▶ What to work on: An exact, complete copy of the entries is needed, with the pictures left out.

▶ Stored data:
========
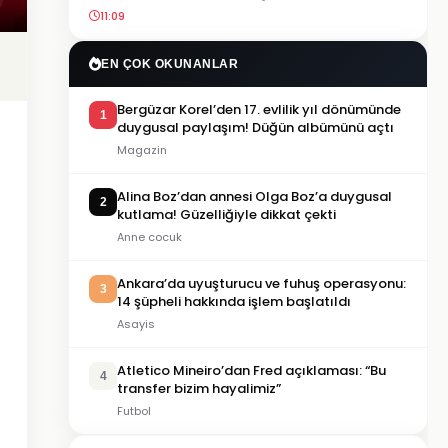
11:09
EN ÇOK OKUNANLAR
Bergüzar Korel’den 17. evlilik yıl dönümünde
1
duygusal paylaşım! Düğün albümünü açtı
Magazin
Alina Boz’dan annesi Olga Boz’a duygusal
2
kutlama! Güzelliğiyle dikkat çekti
Anne cocuk
Ankara’da uyuşturucu ve fuhuş operasyonu:
3
14 şüpheli hakkında işlem başlatıldı
Asayis
Atletico Mineiro’dan Fred açıklaması: “Bu
4
transfer bizim hayalimiz”
Futbol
========
▶ Exercise response:
11:09
EN ÇOK OKUNANLAR
Bergüzar Korel’den 17. evlilik yıl dönümünde
1
duygusal paylaşım! Düğün albümünü açtı
Magazin
Alina Boz’dan annesi Olga Boz’a duygusal
2
kutlama! Güzelliğiyle dikkat çekti
Anne cocuk
Ankara’da uyuşturucu ve fuhuş operasyonu:
3
14 şüpheli hakkında işlem başlatıldı
Asayis
Atletico Mineiro’dan Fred açıklaması: “Bu
4
transfer bizim hayalimiz”
Futbol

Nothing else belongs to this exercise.